:: Source data ::

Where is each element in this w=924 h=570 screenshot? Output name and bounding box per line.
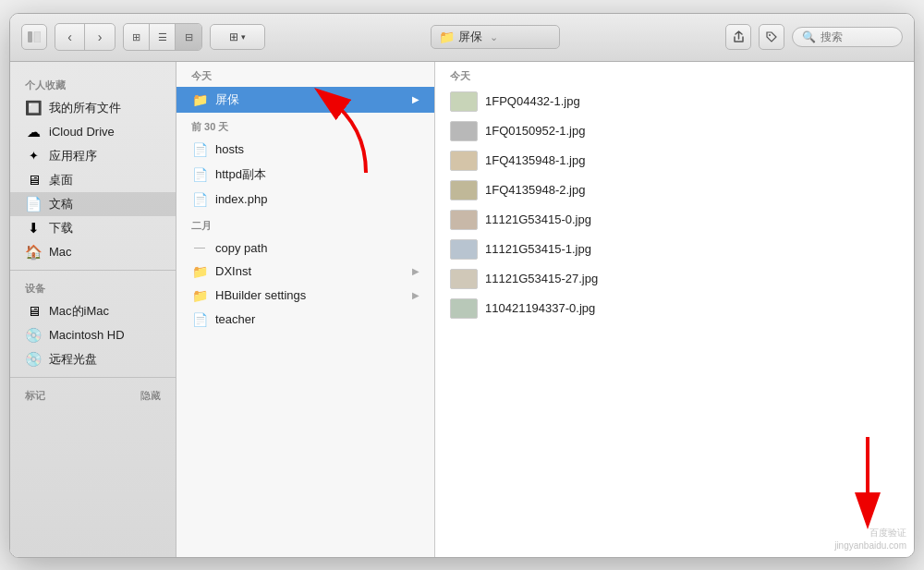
first-column: 今天 📁 屏保 ▶ 前 30 天 📄 hosts 📄 httpd副本 📄 <box>176 62 435 557</box>
location-bar[interactable]: 📁 屏保 ⌄ <box>431 25 560 49</box>
list-item[interactable]: 1FQ4135948-2.jpg <box>435 176 914 205</box>
sidebar-item-icloud[interactable]: ☁ iCloud Drive <box>10 120 176 144</box>
today-section-header: 今天 <box>176 62 434 87</box>
icon-view-button[interactable]: ⊞ <box>124 24 150 50</box>
disclosure-arrow: ▶ <box>412 266 419 276</box>
file-name: hosts <box>215 142 419 156</box>
sidebar-toggle-button[interactable] <box>21 24 47 50</box>
sidebar-item-remote-disc[interactable]: 💿 远程光盘 <box>10 347 176 371</box>
sidebar-item-macintosh-hd[interactable]: 💿 Macintosh HD <box>10 323 176 347</box>
sidebar-section-devices: 设备 <box>10 276 176 299</box>
sidebar-item-downloads[interactable]: ⬇ 下载 <box>10 216 176 240</box>
remote-disc-icon: 💿 <box>25 351 42 368</box>
svg-point-2 <box>769 34 771 36</box>
list-item[interactable]: 📁 屏保 ▶ <box>176 87 434 113</box>
sidebar-item-label: 我的所有文件 <box>49 100 121 116</box>
desktop-icon: 🖥 <box>25 172 42 188</box>
sidebar-item-all-files[interactable]: 🔲 我的所有文件 <box>10 96 176 120</box>
sidebar-item-label: 远程光盘 <box>49 351 97 368</box>
list-item[interactable]: 11121G53415-0.jpg <box>435 205 914 235</box>
sidebar-item-mac[interactable]: 🏠 Mac <box>10 240 176 264</box>
toolbar-right: 🔍 <box>725 24 903 50</box>
list-item[interactable]: 📄 hosts <box>176 138 434 162</box>
list-item[interactable]: 1FQ0150952-1.jpg <box>435 116 914 146</box>
sidebar-item-label: 文稿 <box>49 196 73 212</box>
sidebar-item-documents[interactable]: 📄 文稿 <box>10 192 176 216</box>
back-button[interactable]: ‹ <box>55 24 85 50</box>
list-item[interactable]: 110421194337-0.jpg <box>435 294 914 323</box>
last30-section-header: 前 30 天 <box>176 113 434 138</box>
share-button[interactable] <box>725 24 751 50</box>
action-dropdown-icon: ▾ <box>241 32 246 42</box>
list-item[interactable]: 📁 HBuilder settings ▶ <box>176 284 434 308</box>
column-view-button[interactable]: ⊟ <box>176 24 201 50</box>
thumbnail <box>450 298 478 319</box>
list-item[interactable]: 📄 teacher <box>176 308 434 332</box>
list-item[interactable]: 📁 DXInst ▶ <box>176 260 434 284</box>
list-item[interactable]: 📄 httpd副本 <box>176 162 434 188</box>
thumbnail <box>450 180 478 200</box>
sidebar-divider-2 <box>10 377 176 378</box>
list-view-button[interactable]: ☰ <box>150 24 176 50</box>
second-column: 今天 1FPQ04432-1.jpg 1FQ0150952-1.jpg 1FQ4… <box>435 62 914 557</box>
sidebar-item-label: Mac <box>49 245 72 259</box>
file-name: HBuilder settings <box>215 288 405 302</box>
sidebar-item-desktop[interactable]: 🖥 桌面 <box>10 168 176 192</box>
file-name: 1FPQ04432-1.jpg <box>485 94 899 108</box>
macintosh-hd-icon: 💿 <box>25 327 42 344</box>
forward-button[interactable]: › <box>85 24 115 50</box>
svg-rect-0 <box>28 31 32 42</box>
thumbnail <box>450 121 478 141</box>
list-item[interactable]: 📄 index.php <box>176 188 434 212</box>
search-box[interactable]: 🔍 <box>792 27 903 47</box>
action-button[interactable]: ⊞ ▾ <box>210 24 265 50</box>
file-name: copy path <box>215 241 419 255</box>
file-icon: 📄 <box>191 142 208 157</box>
file-name: teacher <box>215 312 419 326</box>
file-browser: 今天 📁 屏保 ▶ 前 30 天 📄 hosts 📄 httpd副本 📄 <box>176 62 914 557</box>
file-name: index.php <box>215 192 419 206</box>
thumbnail <box>450 210 478 230</box>
list-item[interactable]: 1FPQ04432-1.jpg <box>435 87 914 116</box>
search-icon: 🔍 <box>802 30 816 43</box>
file-icon: 📄 <box>191 167 208 182</box>
sidebar: 个人收藏 🔲 我的所有文件 ☁ iCloud Drive ✦ 应用程序 🖥 桌面… <box>10 62 176 557</box>
file-icon: 📄 <box>191 192 208 207</box>
finder-window: ‹ › ⊞ ☰ ⊟ ⊞ ▾ 📁 屏保 ⌄ <box>9 13 915 558</box>
sidebar-divider-1 <box>10 270 176 271</box>
location-dropdown-icon: ⌄ <box>490 31 498 43</box>
folder-icon: 📁 <box>439 30 455 44</box>
svg-rect-1 <box>34 31 41 42</box>
tags-label: 标记 <box>25 389 45 403</box>
file-icon: 📄 <box>191 312 208 327</box>
applications-icon: ✦ <box>25 149 42 163</box>
folder-icon: 📁 <box>191 288 208 303</box>
file-name: 110421194337-0.jpg <box>485 301 899 315</box>
file-name: 屏保 <box>215 91 405 108</box>
folder-icon: 📁 <box>191 264 208 279</box>
list-item[interactable]: 11121G53415-27.jpg <box>435 264 914 294</box>
list-item[interactable]: 1FQ4135948-1.jpg <box>435 146 914 176</box>
file-name: 1FQ4135948-1.jpg <box>485 153 899 167</box>
mac-icon: 🏠 <box>25 244 42 261</box>
search-input[interactable] <box>821 30 894 43</box>
file-icon: — <box>191 241 208 254</box>
tags-hide-button[interactable]: 隐藏 <box>140 389 161 403</box>
file-name: 11121G53415-1.jpg <box>485 242 899 256</box>
sidebar-item-applications[interactable]: ✦ 应用程序 <box>10 144 176 168</box>
sidebar-item-label: 下载 <box>49 220 73 236</box>
list-item[interactable]: — copy path <box>176 236 434 260</box>
sidebar-item-label: iCloud Drive <box>49 125 115 139</box>
feb-section-header: 二月 <box>176 212 434 236</box>
today-files-header: 今天 <box>435 62 914 87</box>
grid-icon: ⊞ <box>229 30 238 43</box>
file-name: httpd副本 <box>215 166 419 183</box>
sidebar-item-label: 桌面 <box>49 172 73 188</box>
list-item[interactable]: 11121G53415-1.jpg <box>435 235 914 264</box>
tag-button[interactable] <box>759 24 784 50</box>
imac-icon: 🖥 <box>25 303 42 319</box>
file-name: 11121G53415-27.jpg <box>485 272 899 285</box>
tags-section-header: 标记 隐藏 <box>10 383 176 408</box>
view-buttons: ⊞ ☰ ⊟ <box>123 23 202 51</box>
sidebar-item-imac[interactable]: 🖥 Mac的iMac <box>10 299 176 323</box>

:::

▶ Description of the task
Lines holding the string "iCloud": find them in the listing above and copy each one.

▶ Exercise output
sidebar-item-icloud[interactable]: ☁ iCloud Drive <box>10 120 176 144</box>
sidebar: 个人收藏 🔲 我的所有文件 ☁ iCloud Drive ✦ 应用程序 🖥 桌面… <box>10 62 176 557</box>
sidebar-item-label: iCloud Drive <box>49 125 115 139</box>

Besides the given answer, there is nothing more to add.